In this case, however, I would I manage the order of photos? Having a string allowed me to have an ordered list of photos.
This is the exact reason why you normalize your tables. Then you could just run the query
delete from images where image_id=5;
delete from imageXgallery where image_id=5;
Where the images table contains all the image info. The imageXgallery table just contains image to gallery references.
I suggest you read up on normalization and update your tables.
EDIT: To allow for image ordering add an order field in your imageXgallery table. When you retrieve your images from the table you can order by that column.
While there may be slightly faster and more elegant solutions, exploding, cutting out and gluing together again is a perfectly acceptable way in my opinion.
Edit: Of course, Galen is right. If you have the chance, change the structure.
As Galen said, you need to normalize. Instead of a tuple (row) like ("gallery_id", "photo_id_1, photo_id_2, ...") you will have multiple tuples each having one gallery_id and photo_id. Then by deleting the photo_id from that table will take care of your problem.

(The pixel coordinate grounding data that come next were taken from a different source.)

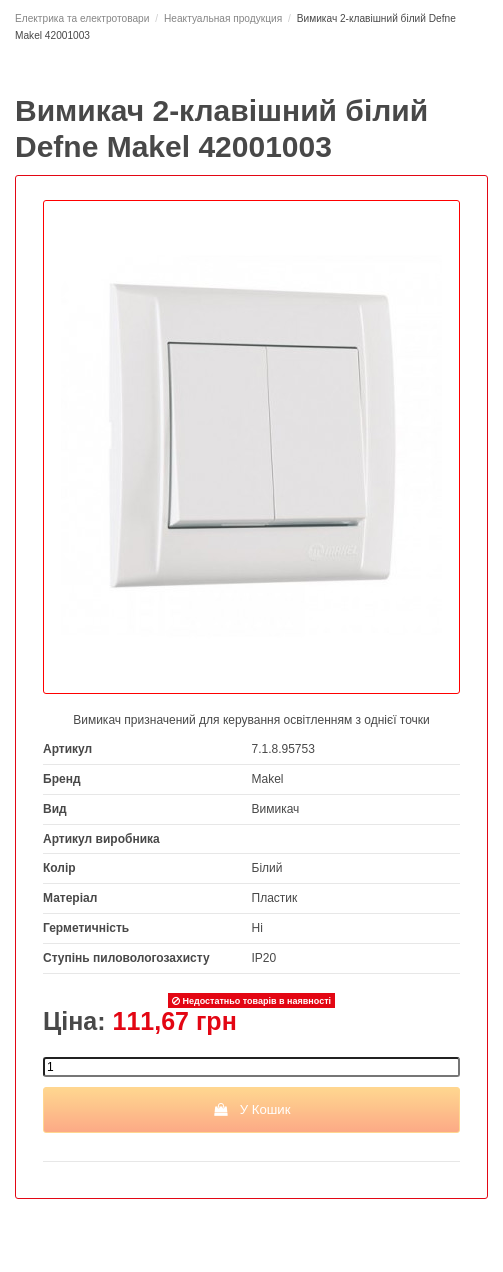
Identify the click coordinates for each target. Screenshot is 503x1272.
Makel (268, 779)
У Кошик (251, 1109)
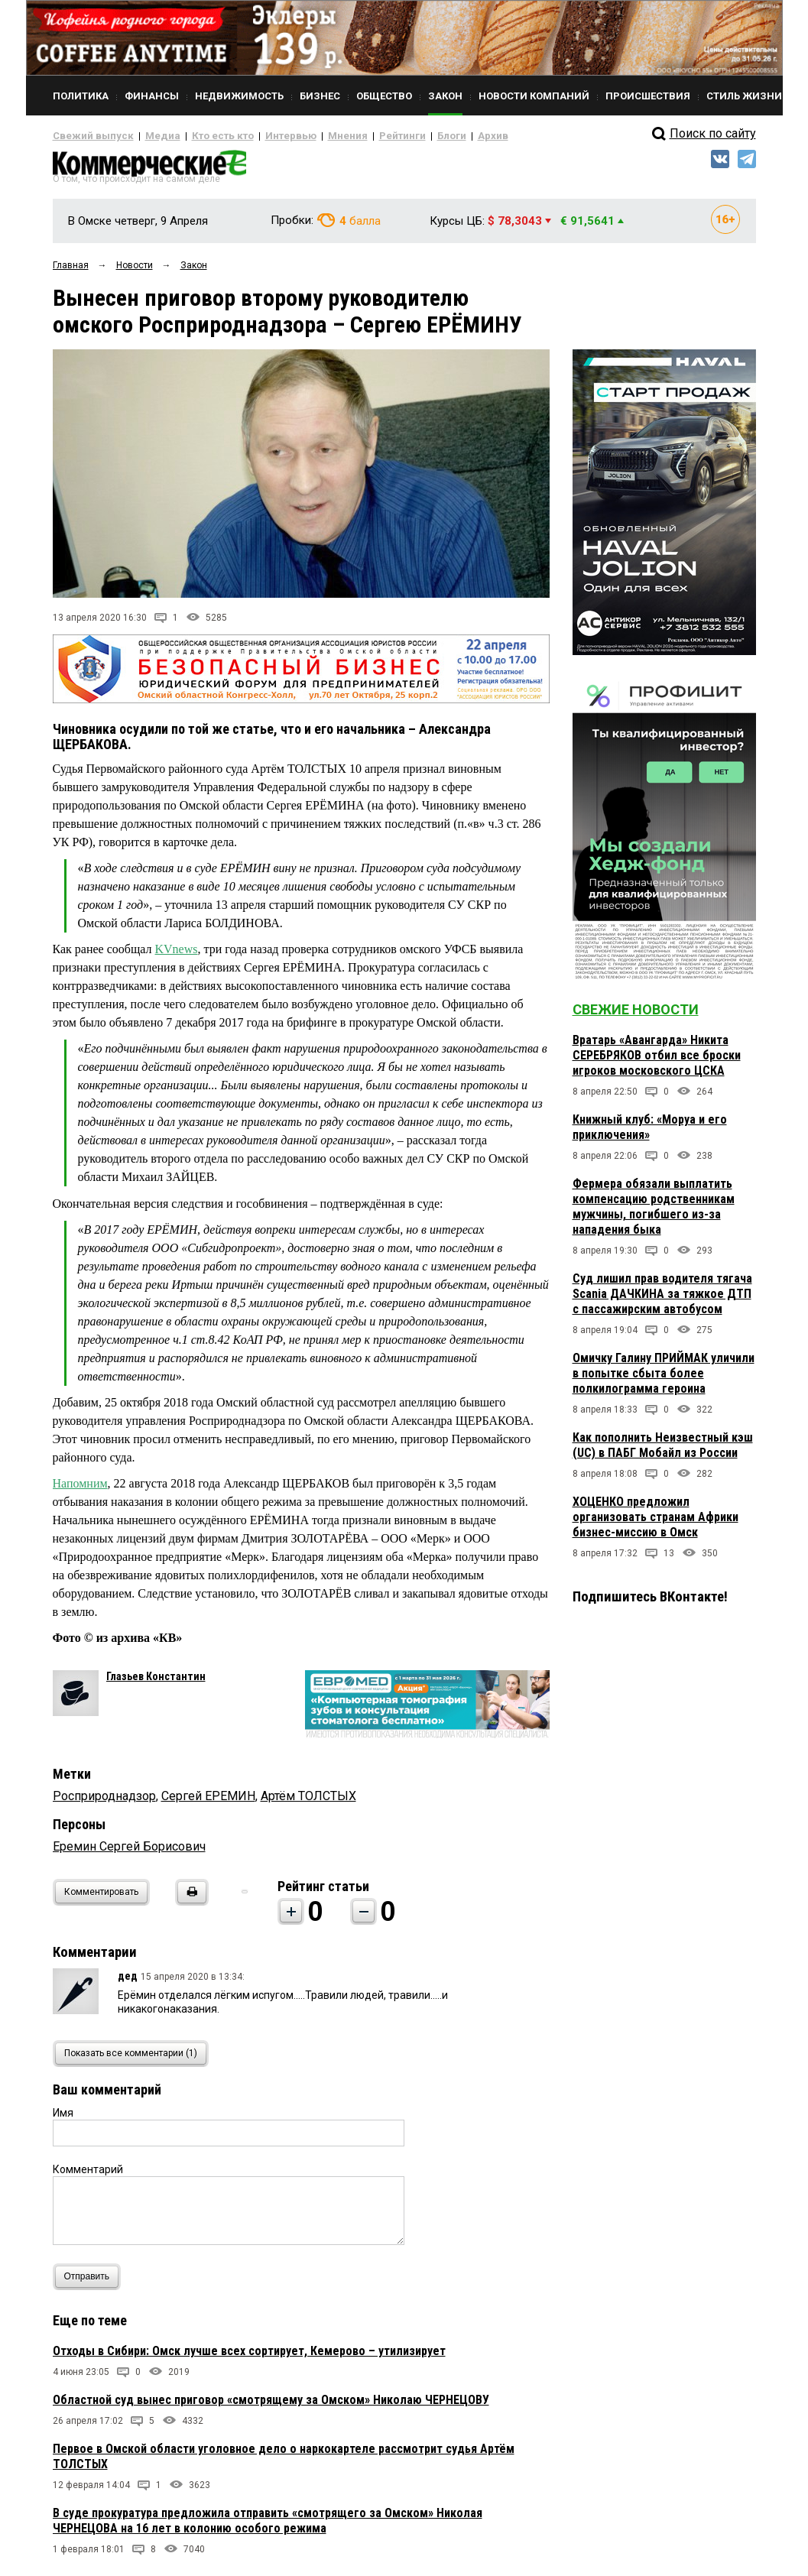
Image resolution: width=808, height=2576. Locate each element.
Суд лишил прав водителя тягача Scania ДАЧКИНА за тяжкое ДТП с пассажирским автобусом (662, 1299)
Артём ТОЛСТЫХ (308, 1802)
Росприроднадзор (104, 1802)
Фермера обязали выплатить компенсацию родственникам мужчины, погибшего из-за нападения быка (654, 1213)
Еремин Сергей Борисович (129, 1852)
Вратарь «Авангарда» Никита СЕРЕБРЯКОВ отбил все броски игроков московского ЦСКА (657, 1061)
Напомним (80, 1489)
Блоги (401, 136)
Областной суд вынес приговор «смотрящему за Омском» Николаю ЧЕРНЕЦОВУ (271, 2406)
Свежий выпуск (87, 136)
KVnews (176, 955)
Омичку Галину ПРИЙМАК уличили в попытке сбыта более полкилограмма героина (663, 1379)
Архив (439, 136)
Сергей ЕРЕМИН (208, 1802)
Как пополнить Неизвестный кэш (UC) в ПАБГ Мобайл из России (663, 1451)
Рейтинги (358, 136)
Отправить (90, 2282)
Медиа (148, 136)
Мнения (309, 136)
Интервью (260, 136)
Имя (63, 2119)
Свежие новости (636, 1015)
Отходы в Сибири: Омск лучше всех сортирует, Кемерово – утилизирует (249, 2357)
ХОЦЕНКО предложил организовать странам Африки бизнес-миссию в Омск (655, 1523)
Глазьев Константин (156, 1682)
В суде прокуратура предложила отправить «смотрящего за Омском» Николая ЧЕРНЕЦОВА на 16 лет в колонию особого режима (267, 2527)
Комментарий (88, 2175)
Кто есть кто (200, 136)
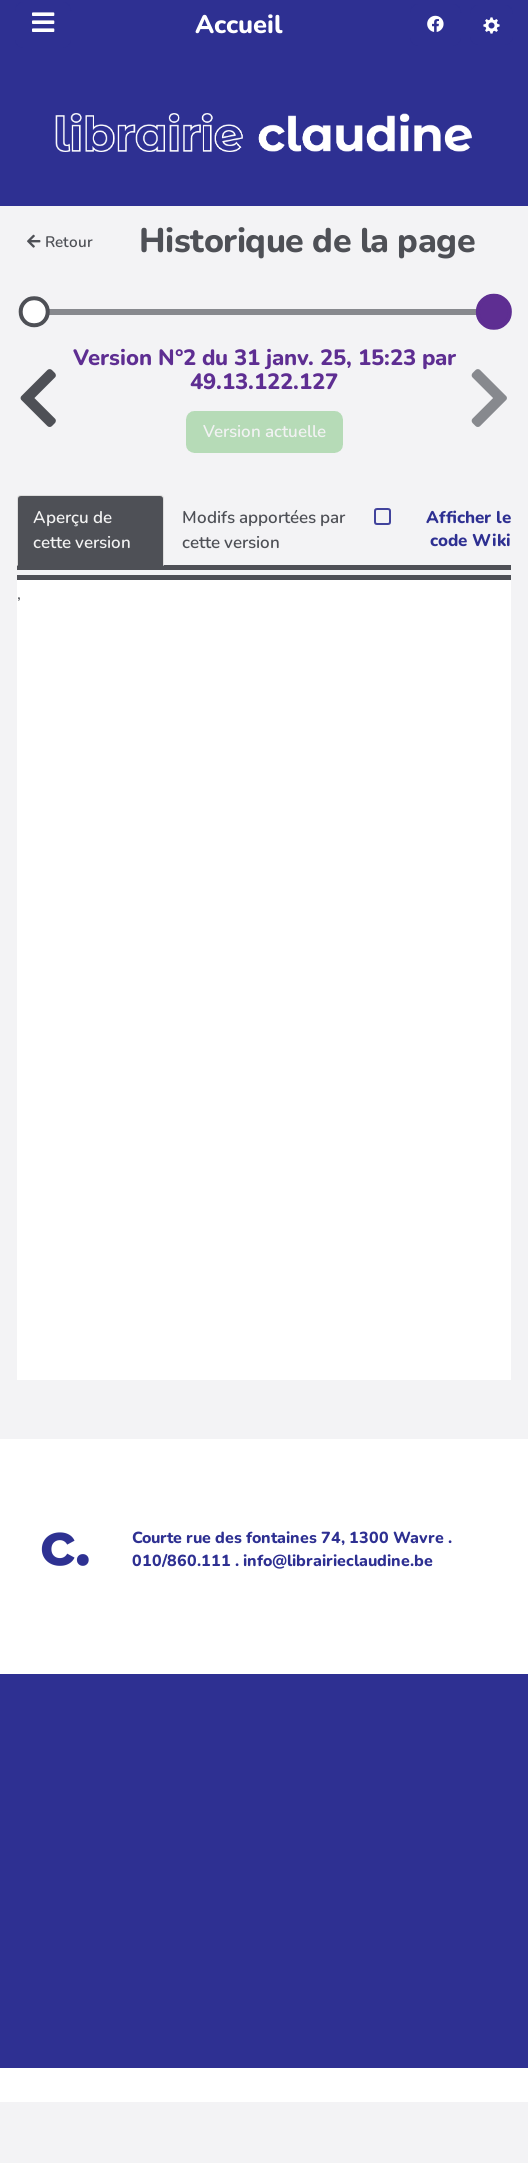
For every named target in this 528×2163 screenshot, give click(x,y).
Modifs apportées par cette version (263, 529)
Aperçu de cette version (82, 529)
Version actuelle (264, 431)
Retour (60, 242)
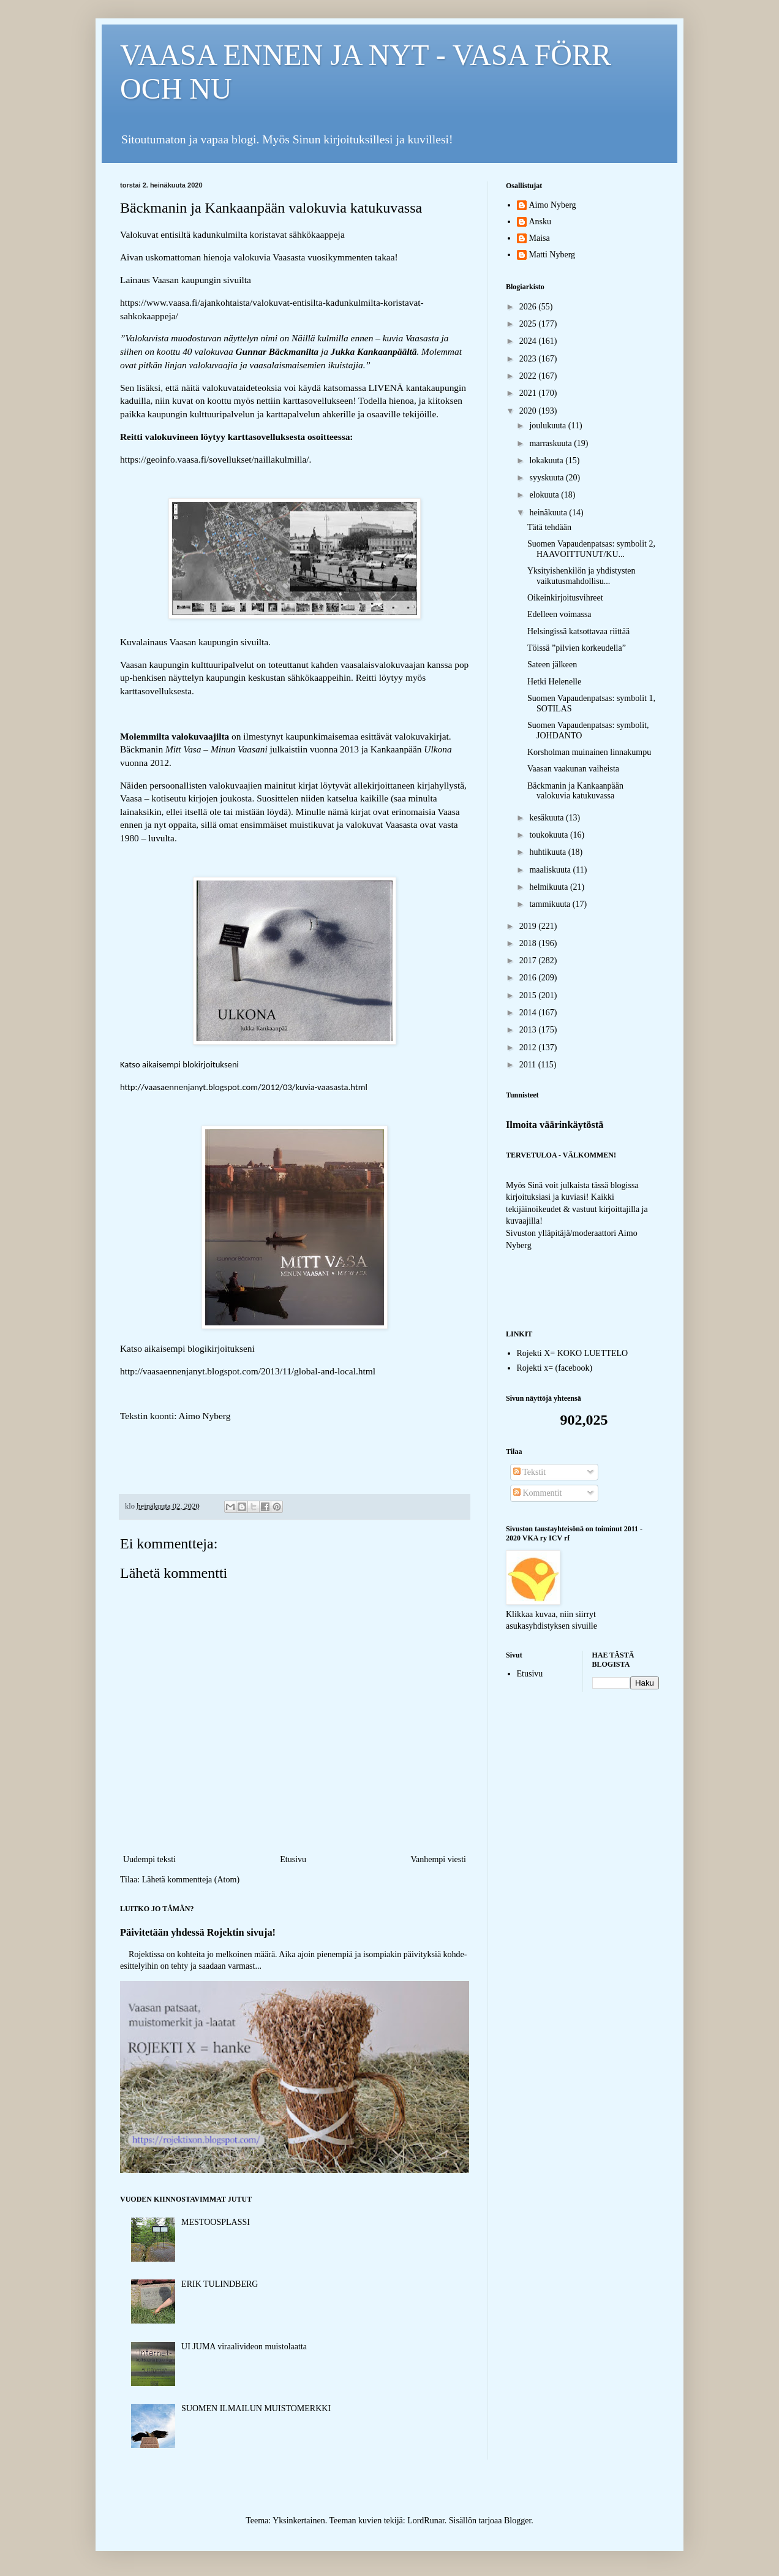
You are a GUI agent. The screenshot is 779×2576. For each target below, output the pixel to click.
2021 (529, 393)
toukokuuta (549, 834)
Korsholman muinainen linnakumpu (589, 752)
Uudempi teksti (149, 1859)
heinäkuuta (549, 512)
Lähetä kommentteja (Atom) (190, 1879)
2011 (528, 1064)
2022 (529, 376)
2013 (529, 1029)
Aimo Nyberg (552, 205)
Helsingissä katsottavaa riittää (578, 631)
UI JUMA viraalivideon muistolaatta (244, 2346)
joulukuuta (548, 425)
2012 (529, 1047)
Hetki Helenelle (554, 681)
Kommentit (537, 1493)
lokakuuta (547, 460)
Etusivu (293, 1859)
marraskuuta (551, 443)
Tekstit (529, 1472)
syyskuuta (547, 477)
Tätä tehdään (549, 527)
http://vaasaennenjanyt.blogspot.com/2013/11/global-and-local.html (247, 1371)
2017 (529, 960)
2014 (529, 1012)
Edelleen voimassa (559, 614)
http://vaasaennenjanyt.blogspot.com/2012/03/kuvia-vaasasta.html (243, 1087)
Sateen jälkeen (552, 664)
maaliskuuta (551, 869)
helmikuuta (549, 887)
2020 (529, 410)
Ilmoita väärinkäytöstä (555, 1125)
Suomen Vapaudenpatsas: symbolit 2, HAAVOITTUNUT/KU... (591, 549)
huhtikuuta (548, 852)
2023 (529, 358)
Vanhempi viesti (438, 1859)
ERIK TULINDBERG (219, 2284)
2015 (529, 995)
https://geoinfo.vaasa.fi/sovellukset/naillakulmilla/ (214, 459)
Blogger (517, 2520)
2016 (529, 977)
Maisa (539, 238)
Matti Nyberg (552, 254)
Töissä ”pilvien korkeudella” (576, 648)
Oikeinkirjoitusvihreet (565, 597)
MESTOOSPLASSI (215, 2222)
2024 (529, 341)
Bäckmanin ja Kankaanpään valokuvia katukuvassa (575, 791)
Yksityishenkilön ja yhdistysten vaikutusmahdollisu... (581, 576)
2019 (529, 926)
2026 (529, 306)
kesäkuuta (547, 817)
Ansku (540, 221)
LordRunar (426, 2520)
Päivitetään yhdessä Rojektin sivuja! (198, 1932)
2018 (529, 943)
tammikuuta (550, 904)
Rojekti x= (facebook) (555, 1368)
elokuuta (545, 494)
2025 (529, 323)
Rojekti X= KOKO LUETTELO (572, 1353)
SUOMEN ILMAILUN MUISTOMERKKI (256, 2408)
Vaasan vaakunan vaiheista (573, 768)
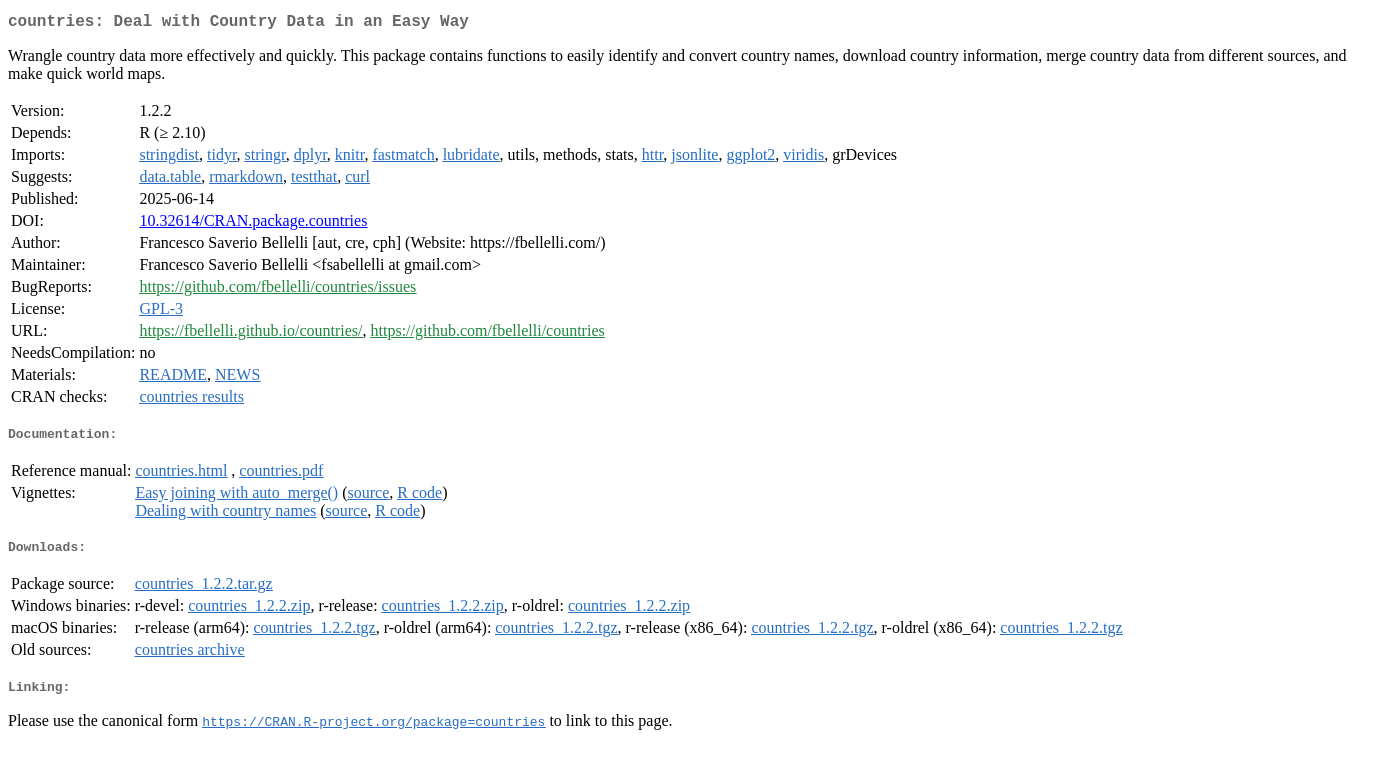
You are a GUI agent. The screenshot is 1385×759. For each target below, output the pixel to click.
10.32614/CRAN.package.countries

If you don't want to change your table structure, it's probably less expensive to do string operations than to convert the strings into an array and back again. Look into using either str_replace() or preg_replace() for that.
If you can change the database layout, I would do the following:
As each gallery can have multiple images and as each image can be in multiple gallery, you have a many-to-many relationship.
So you have 3 tables, the first one to hold the gallery, with a galleryId primary key and additional fields for gallery info (if galleries have names, for instance, a name field), then you have an image table, with an imageId and all the image information, and then you have third table with just two fields, galleryId and imageId.
So if image 5 has to go to gallery 7, you'd enter 7 and 5 into the relationship table.
to get all the images for gallery 7, you'd run something like
SELECT * FROM images i LEFT JOIN galleryImages gi ON gi.imageId = i.imageId WHERE gi.galleryId=7
with galleryImages being the relationship table.
Likewhise, to delete an image from a gallery, just delete the row in the relationship table.
One thing you might want to pay attention to is to check if there are still entries for an image in the relationship table when you remove it from a gallery. or in other words, check if the images is being used in any galleries, if not, remove the entry from the images table as well, otherwhise you might end up with a lot of garbage image entries that aren't even needed anymore.
hope this helps to clear some things up.